** Opening Input block **

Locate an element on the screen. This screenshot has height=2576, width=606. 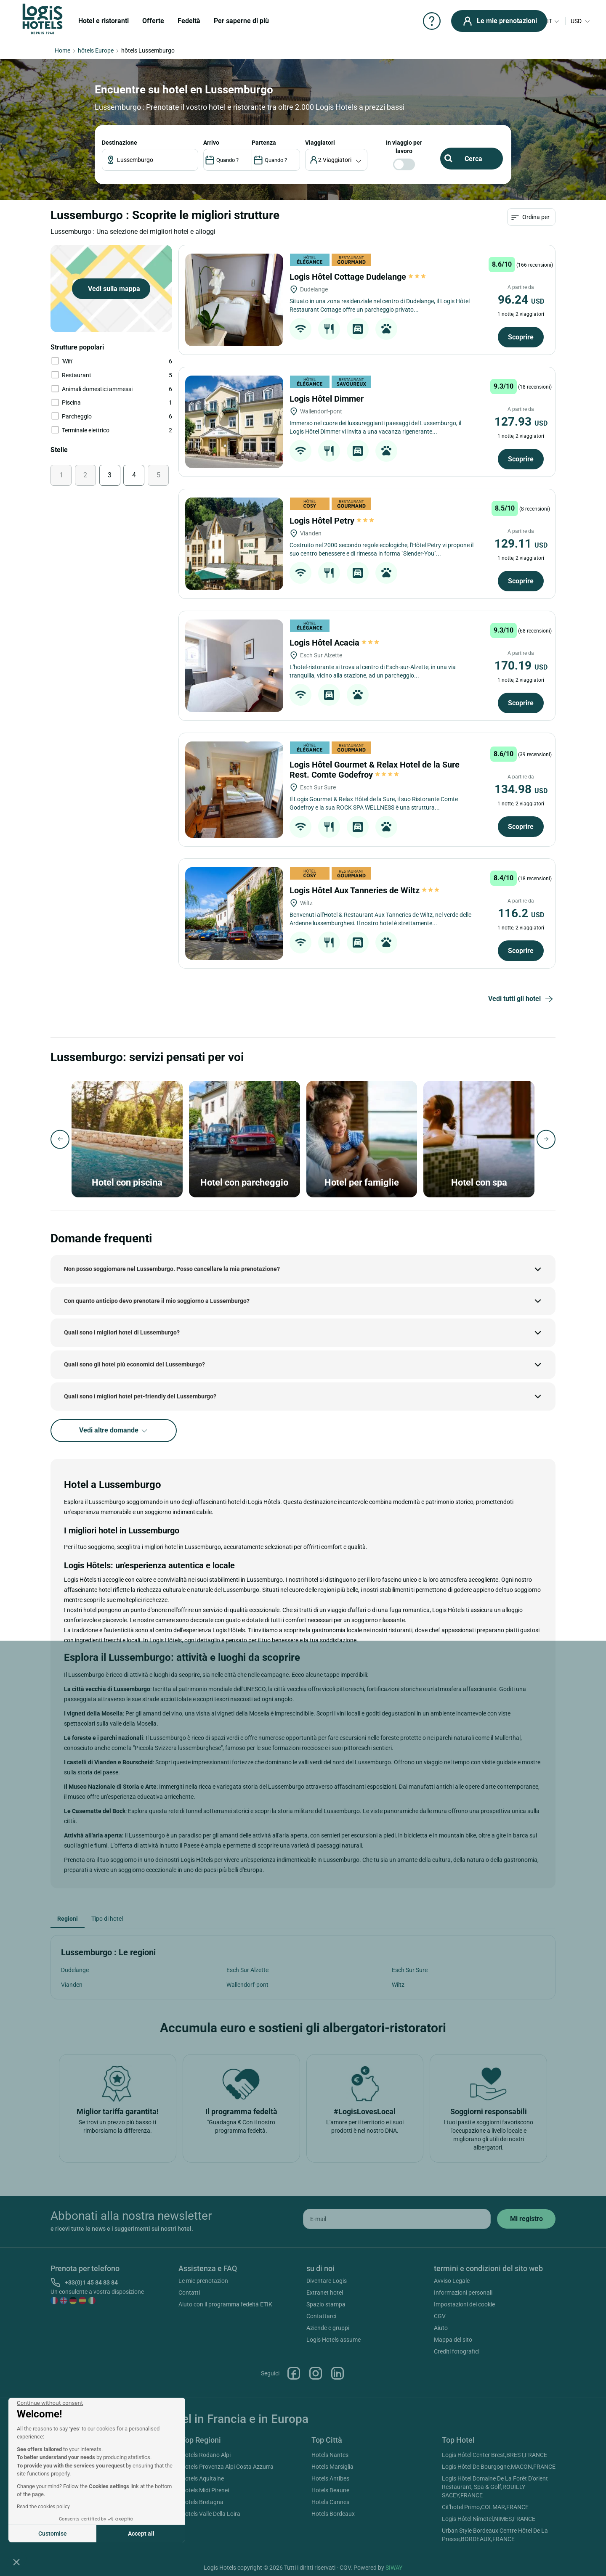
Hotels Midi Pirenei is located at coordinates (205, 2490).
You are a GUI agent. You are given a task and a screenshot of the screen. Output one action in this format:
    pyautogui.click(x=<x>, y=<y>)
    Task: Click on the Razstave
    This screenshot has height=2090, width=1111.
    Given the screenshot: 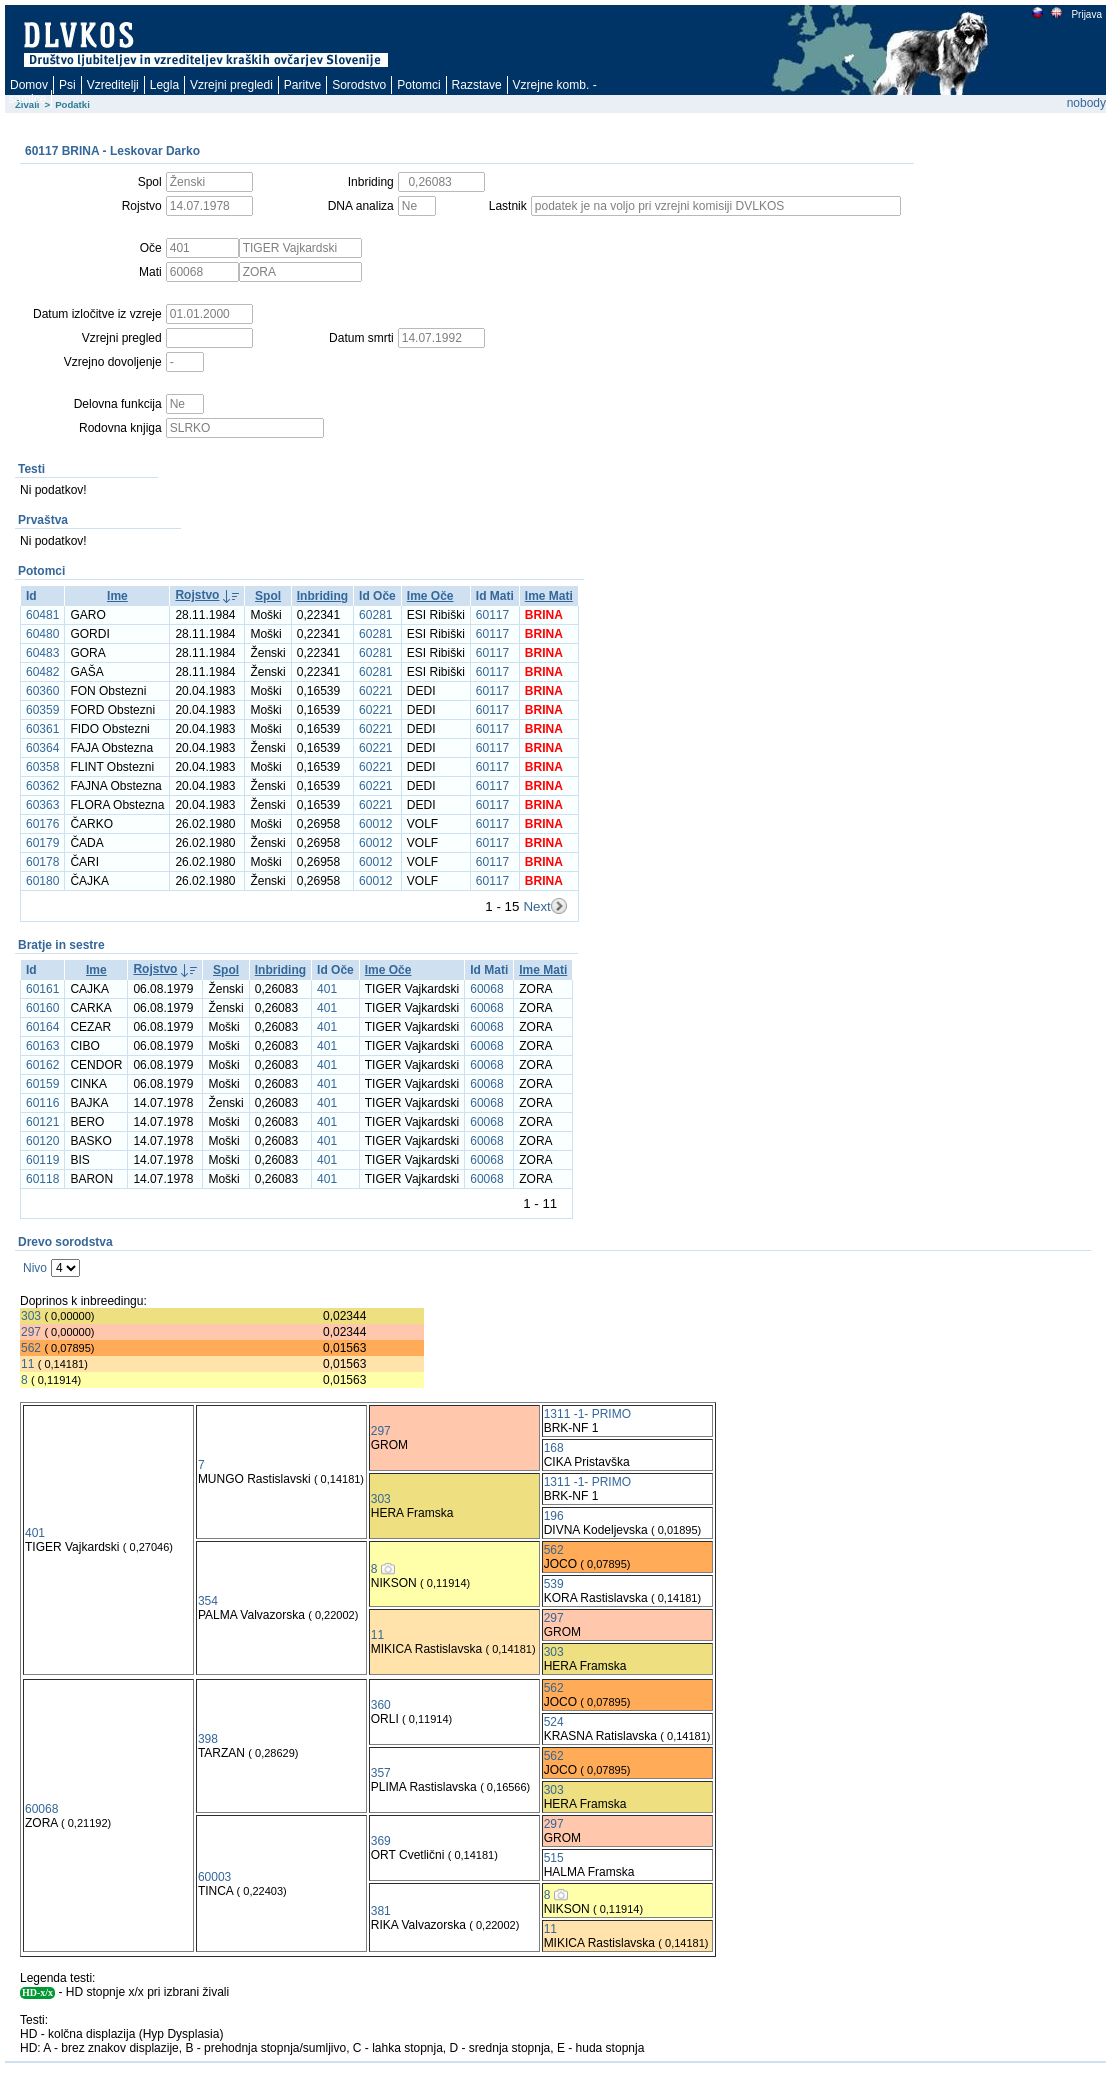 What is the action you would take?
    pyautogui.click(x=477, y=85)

** Closing Input block **

▶ [Task brief]
Please print the lines above exactly, beginning at the first line of the entries and ending at the line holding "Task: Click on the Razstave", and leave the pictures out.

▶ [Solution to this exercise]
Locate an element on the screen. This screenshot has height=2576, width=606. 
Hotels Midi Pirenei is located at coordinates (205, 2490).
You are a GUI agent. You are given a task and a screenshot of the screen. Output one action in this format:
    pyautogui.click(x=<x>, y=<y>)
    Task: Click on the Razstave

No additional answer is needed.